Environmentalist and television personality Ómar Ragnarsson has received donations from the public to complete his documentary on Gjástykki, a rift valley north of the caldera Krafla in northeast Iceland.
Ómar Ragnarsson. Photo by Páll Stefánsson.
Almost 7,000 people have registered to a Facebook group where everyone is encouraged to contribute ISK 1,000 (USD 8.1, EUR 6.3), Morgunbladid reports.
Yesterday, the executives of Landsvirkjun, the national power company, announced that they would donate ISK 2 million (USD 16,000, EUR 13,000) to the project.
“Landsvirkjun is under public ownership and therefore I don’t make a distinction between their contribution and the contribution of others. I am deeply touched by all of this support. I’m extremely grateful,” Ragnarsson said.

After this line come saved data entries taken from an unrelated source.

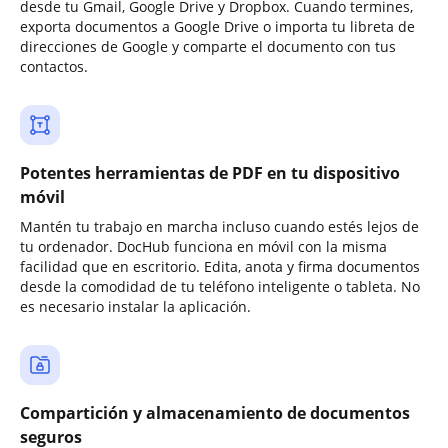
desde tu Gmail, Google Drive y Dropbox. Cuando termines,
exporta documentos a Google Drive o importa tu libreta de
direcciones de Google y comparte el documento con tus
contactos.
Potentes herramientas de PDF en tu dispositivo
móvil
Mantén tu trabajo en marcha incluso cuando estés lejos de
tu ordenador. DocHub funciona en móvil con la misma
facilidad que en escritorio. Edita, anota y firma documentos
desde la comodidad de tu teléfono inteligente o tableta. No
es necesario instalar la aplicación.
Compartición y almacenamiento de documentos
seguros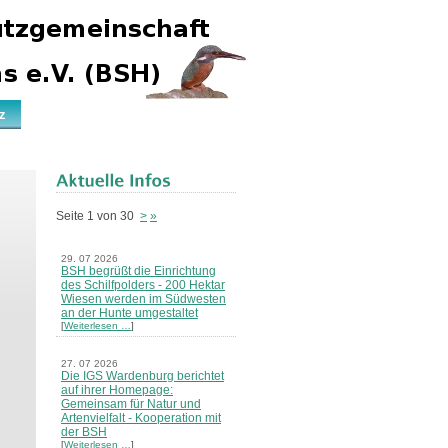
z
Seite 1 von 30
>
»
29. 07 2026
BSH begrüßt die Einrichtung
des Schilfpolders - 200 Hektar
Wiesen werden im Südwesten
an der Hunte umgestaltet
[
Weiterlesen …
]
27. 07 2026
Die IGS Wardenburg berichtet
auf ihrer Homepage:
Gemeinsam für Natur und
Artenvielfalt - Kooperation mit
der BSH
[
Weiterlesen …
]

Ragnarsson is hoping to premiere his documentary in March 2011. “Gjástykki is unique in the world because there you can see where the American plate goes in one direction, the European plate in the other and Iceland comes up in between.”
“The question is whether the nation will profit more from leaving this area—where the creation of the earth is so evident—the way it is or harness it for an aluminum smelter at Bakki,” Ragnarsson said.

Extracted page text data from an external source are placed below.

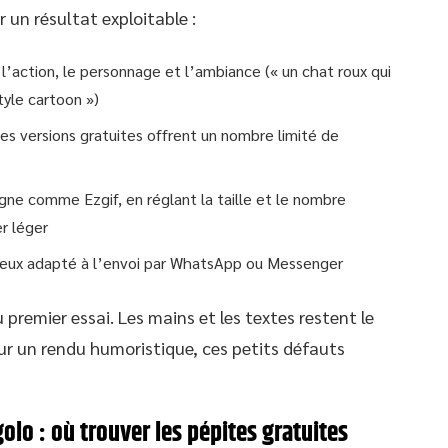
r un résultat exploitable :
 l’action, le personnage et l’ambiance (« un chat roux qui
tyle cartoon »)
les versions gratuites offrent un nombre limité de
ligne comme Ezgif, en réglant la taille et le nombre
r léger
mieux adapté à l’envoi par WhatsApp ou Messenger
 premier essai. Les mains et les textes restent le
our un rendu humoristique, ces petits défauts
olo : où trouver les pépites gratuites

Few people have seen Gjástykki because the area is inaccessible. Ragnarsson is hoping that with his full-length documentary, more people can observe this natural wonder.
On July 15, Ragnarsson received the 2010 Environmental Prize of UMFÍ and the Plastic Bag Fund for his “unselfish and efficient work” for preserving Icelandic nature, dv.is reports. Ragnarsson said at the ceremony that he would use the prize money for his documentary.